Des difficultés à passer le cap.
Un projet pluri-professionnel répond à plusieurs enjeux et requiert de multiples connaissances, celle de bien connaître les spécificités du ou des professionnels avec qui l’on souhaite s’associer, de son apport, de sa complémentarité pour créer et capter encore plus de valeur ensemble, de bien comprendre les freins et opportunités règlementaires et déontologiques de chacun, de bien maîtriser le positionnement des parties prenantes dans le montage et le chainage de l’offre de service délivré au client et sa proposition de valeur.
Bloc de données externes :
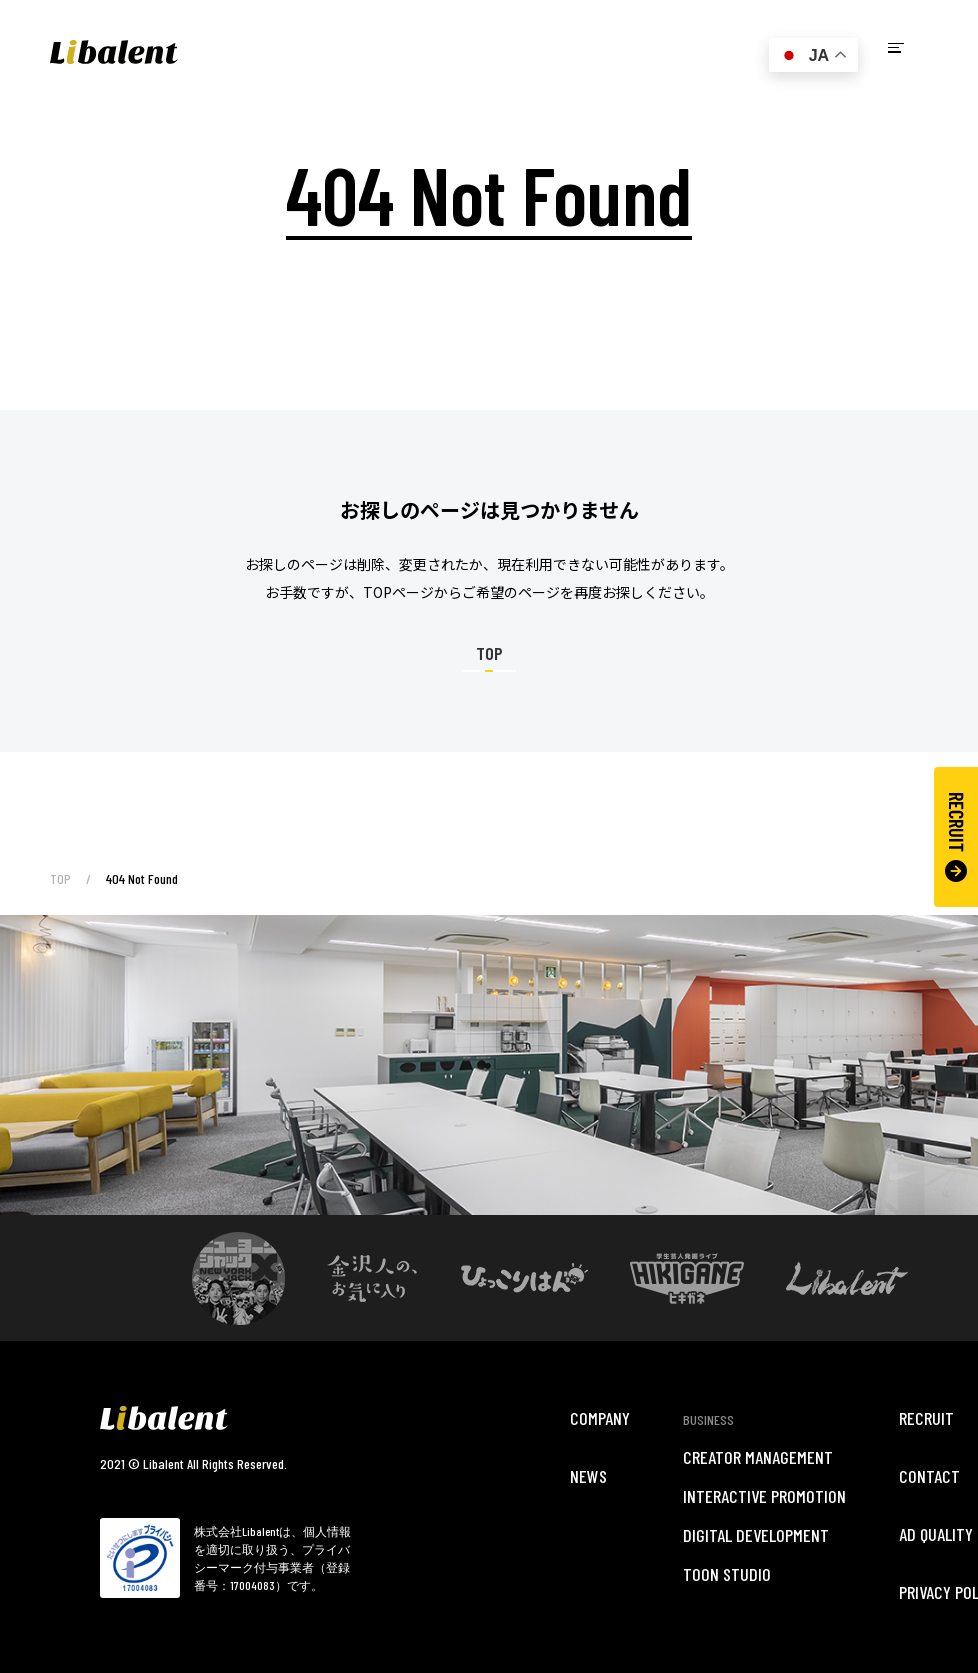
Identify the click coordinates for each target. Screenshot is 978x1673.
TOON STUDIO (727, 1574)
Plusieurs leviers ont été mis en application pour permettre à ces professions d’entreprendre :
la charte de collaboration interprofessionnelle signée en juin 2006 par les instances des avocats, notaires et experts-comptables ;
le livre blanc réalisé par Open Law en 2017 sur l’exploration des perspectives ouvertes par l’interprofessionnalité simulant « in vitro » la création d’une société pluri-professionnelle d’exercice ;
le guide pratique élaboré en 2020 à destination des professionnels souhaitant monter une SPE par le groupe de travail interprofessionnel du CNB, de la Chambre nationale des commissaires de Justice, du CNCPI, du CSN, de l’Ordre des experts-comptables et du groupe des avocats au Conseil d’État et à la Cour de cassation.
Pourtant, force est de constater que malgré ceux-ci, mûrir son projet et passer d’une démarche individuelle "mono-professionnelle" à une intelligence collective pluri-professionnelle n’est pas chose aisée, par défiance, méfiance ou méconnaissance.
S’approprier des compétences.
Afin d’accélérer sur cette opportunité offerte tournée vers le client, répondant encore plus aujourd’hui depuis l’apparition de cette crise sanitaire à des besoins de droit et de chiffre nécessitant des compétences transverses avec une approche multisectorielle et sur un segment de marché, il est primordial de lever les freins et résistances existants en passant par l’appropriation de compétences ou de remise à niveau et de renforcement de celles-ci.
L’information et, de manière plus ciblée, la formation est un rempart et un ressort à activer pour diffuser et développer cette culture de l’interprofessionnalité.
- Dan Kohn
Des formations dédiées à tous les aspects organisationnels, structurels, business, marketings, déontologiques, numériques, digitaux, RH, financiers apparaissent comme la solution permettant d’avoir une meilleure compréhension pour entreprendre sereinement en maitrisant le risque.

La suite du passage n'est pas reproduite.